- What you have to do -
Exact copy, no pictures: set down every entry below as written.

**** Material provided ****

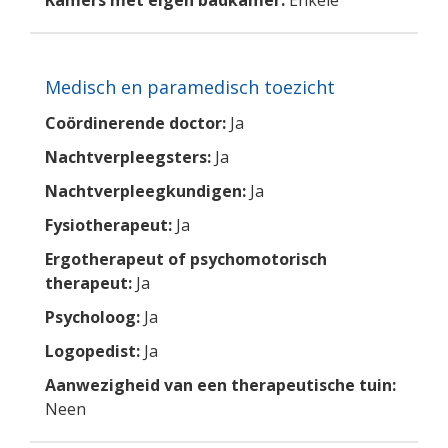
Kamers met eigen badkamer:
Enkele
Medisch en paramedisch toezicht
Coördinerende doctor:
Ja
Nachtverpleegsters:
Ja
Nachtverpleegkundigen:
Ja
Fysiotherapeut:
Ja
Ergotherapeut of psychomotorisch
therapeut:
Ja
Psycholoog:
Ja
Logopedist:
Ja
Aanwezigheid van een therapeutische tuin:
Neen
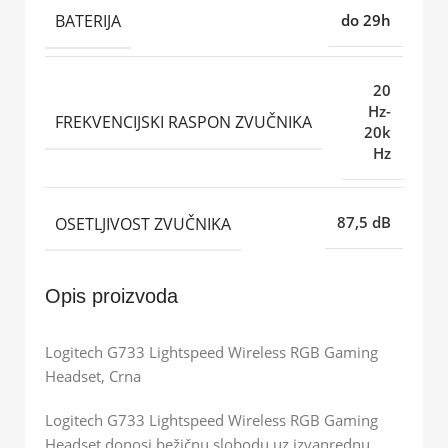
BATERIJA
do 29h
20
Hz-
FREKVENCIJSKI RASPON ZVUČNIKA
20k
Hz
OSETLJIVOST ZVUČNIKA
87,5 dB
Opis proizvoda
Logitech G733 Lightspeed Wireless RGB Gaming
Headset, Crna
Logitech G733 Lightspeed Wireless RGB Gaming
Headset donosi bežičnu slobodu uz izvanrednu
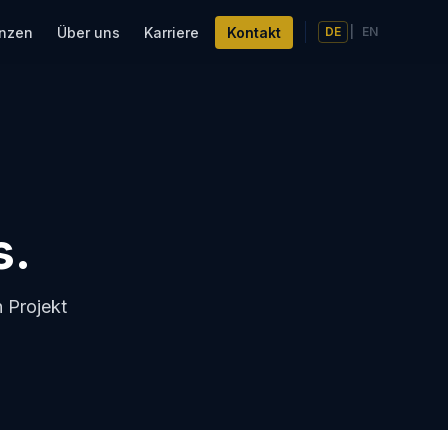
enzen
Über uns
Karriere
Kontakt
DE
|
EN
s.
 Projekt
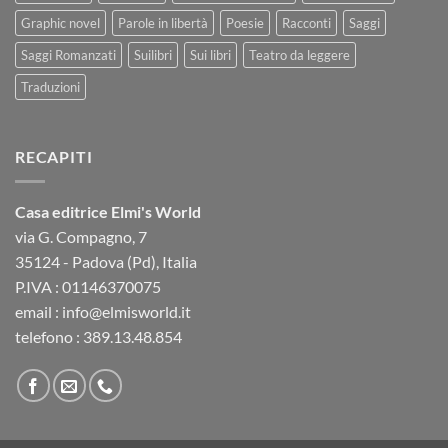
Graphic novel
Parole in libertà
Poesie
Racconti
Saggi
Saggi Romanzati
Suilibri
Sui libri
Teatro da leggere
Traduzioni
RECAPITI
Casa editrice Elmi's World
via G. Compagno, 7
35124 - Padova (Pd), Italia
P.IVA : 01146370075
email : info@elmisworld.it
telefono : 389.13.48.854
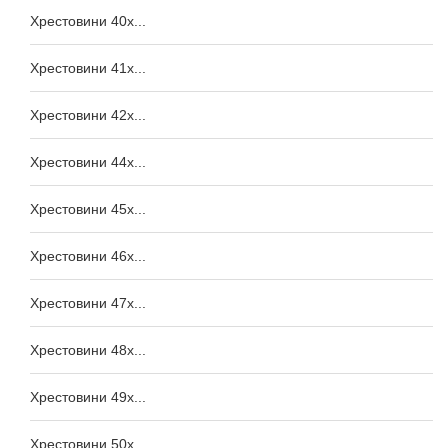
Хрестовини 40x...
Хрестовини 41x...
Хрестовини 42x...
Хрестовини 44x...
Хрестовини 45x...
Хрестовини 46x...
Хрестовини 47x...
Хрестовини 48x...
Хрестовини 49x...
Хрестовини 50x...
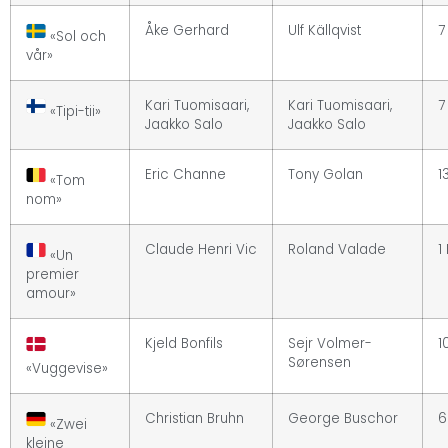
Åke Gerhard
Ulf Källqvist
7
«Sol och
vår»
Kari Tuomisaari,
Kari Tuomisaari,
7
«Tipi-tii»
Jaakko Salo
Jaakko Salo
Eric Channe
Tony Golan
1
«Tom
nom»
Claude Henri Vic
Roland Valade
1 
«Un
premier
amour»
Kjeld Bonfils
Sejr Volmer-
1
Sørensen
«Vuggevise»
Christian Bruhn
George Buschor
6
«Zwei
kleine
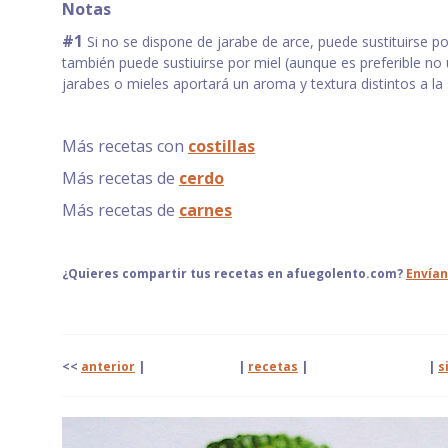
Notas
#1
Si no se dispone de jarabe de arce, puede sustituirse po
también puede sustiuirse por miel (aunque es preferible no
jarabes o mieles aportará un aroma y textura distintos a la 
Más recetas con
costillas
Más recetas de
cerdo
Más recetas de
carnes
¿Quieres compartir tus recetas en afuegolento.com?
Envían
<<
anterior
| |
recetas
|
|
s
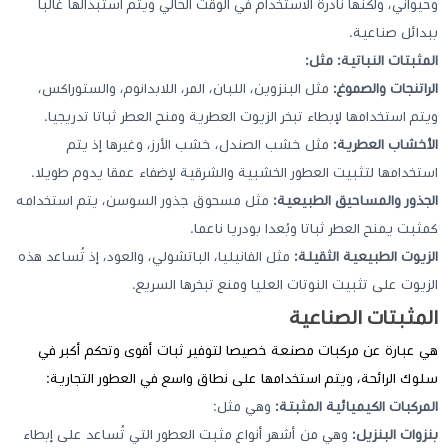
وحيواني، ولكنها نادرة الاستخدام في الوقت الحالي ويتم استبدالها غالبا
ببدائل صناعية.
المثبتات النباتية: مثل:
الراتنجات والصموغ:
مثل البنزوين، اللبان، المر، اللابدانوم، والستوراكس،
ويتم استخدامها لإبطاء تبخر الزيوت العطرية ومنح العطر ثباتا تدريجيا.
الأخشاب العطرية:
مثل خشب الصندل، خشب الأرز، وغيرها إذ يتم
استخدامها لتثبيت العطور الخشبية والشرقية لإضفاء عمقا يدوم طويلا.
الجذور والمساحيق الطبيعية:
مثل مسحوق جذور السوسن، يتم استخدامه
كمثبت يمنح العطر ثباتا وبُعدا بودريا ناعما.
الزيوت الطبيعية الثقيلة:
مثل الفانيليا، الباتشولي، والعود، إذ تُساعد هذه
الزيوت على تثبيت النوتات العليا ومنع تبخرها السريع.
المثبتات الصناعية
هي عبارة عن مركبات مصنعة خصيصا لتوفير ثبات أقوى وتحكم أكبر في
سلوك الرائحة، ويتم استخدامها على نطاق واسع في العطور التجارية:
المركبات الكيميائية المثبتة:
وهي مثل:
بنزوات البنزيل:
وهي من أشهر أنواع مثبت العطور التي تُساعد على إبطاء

****

- Solution to the problem -
Kamers met eigen badkamer:
Enkele
Medisch en paramedisch toezicht
Coördinerende doctor:
Ja
Nachtverpleegsters:
Ja
Nachtverpleegkundigen:
Ja
Fysiotherapeut:
Ja
Ergotherapeut of psychomotorisch
therapeut:
Ja
Psycholoog:
Ja
Logopedist:
Ja
Aanwezigheid van een therapeutische tuin:
Neen
BATERIJA
do 29h
20
Hz-
FREKVENCIJSKI RASPON ZVUČNIKA
20k
Hz
OSETLJIVOST ZVUČNIKA
87,5 dB
Opis proizvoda
Logitech G733 Lightspeed Wireless RGB Gaming
Headset, Crna
Logitech G733 Lightspeed Wireless RGB Gaming
Headset donosi bežičnu slobodu uz izvanrednu
enzen
Über uns
Karriere
Kontakt
DE
|
EN
s.
 Projekt
Graphic novel
Parole in libertà
Poesie
Racconti
Saggi
Saggi Romanzati
Suilibri
Sui libri
Teatro da leggere
Traduzioni
RECAPITI
Casa editrice Elmi's World
via G. Compagno, 7
35124 - Padova (Pd), Italia
P.IVA : 01146370075
email : info@elmisworld.it
telefono : 389.13.48.854
Хрестовини 40x...
Хрестовини 41x...
Хрестовини 42x...
Хрестовини 44x...
Хрестовини 45x...
Хрестовини 46x...
Хрестовини 47x...
Хрестовини 48x...
Хрестовини 49x...
Хрестовини 50x...
Åke Gerhard
Ulf Källqvist
7
«Sol och
vår»
Kari Tuomisaari,
Kari Tuomisaari,
7
«Tipi-tii»
Jaakko Salo
Jaakko Salo
Eric Channe
Tony Golan
1
«Tom
nom»
Claude Henri Vic
Roland Valade
1 
«Un
premier
amour»
Kjeld Bonfils
Sejr Volmer-
1
Sørensen
«Vuggevise»
Christian Bruhn
George Buschor
6
«Zwei
kleine
Notas
#1
Si no se dispone de jarabe de arce, puede sustituirse po
también puede sustiuirse por miel (aunque es preferible no
jarabes o mieles aportará un aroma y textura distintos a la 
Más recetas con
costillas
Más recetas de
cerdo
Más recetas de
carnes
¿Quieres compartir tus recetas en afuegolento.com?
Envían
<<
anterior
| |
recetas
|
|
s
وحيواني، ولكنها نادرة الاستخدام في الوقت الحالي ويتم استبدالها غالبا
ببدائل صناعية.
المثبتات النباتية: مثل:
الراتنجات والصموغ:
مثل البنزوين، اللبان، المر، اللابدانوم، والستوراكس،
ويتم استخدامها لإبطاء تبخر الزيوت العطرية ومنح العطر ثباتا تدريجيا.
الأخشاب العطرية:
مثل خشب الصندل، خشب الأرز، وغيرها إذ يتم
استخدامها لتثبيت العطور الخشبية والشرقية لإضفاء عمقا يدوم طويلا.
الجذور والمساحيق الطبيعية:
مثل مسحوق جذور السوسن، يتم استخدامه
كمثبت يمنح العطر ثباتا وبُعدا بودريا ناعما.
الزيوت الطبيعية الثقيلة:
مثل الفانيليا، الباتشولي، والعود، إذ تُساعد هذه
الزيوت على تثبيت النوتات العليا ومنع تبخرها السريع.
المثبتات الصناعية
هي عبارة عن مركبات مصنعة خصيصا لتوفير ثبات أقوى وتحكم أكبر في
سلوك الرائحة، ويتم استخدامها على نطاق واسع في العطور التجارية:
المركبات الكيميائية المثبتة:
وهي مثل:
بنزوات البنزيل:
وهي من أشهر أنواع مثبت العطور التي تُساعد على إبطاء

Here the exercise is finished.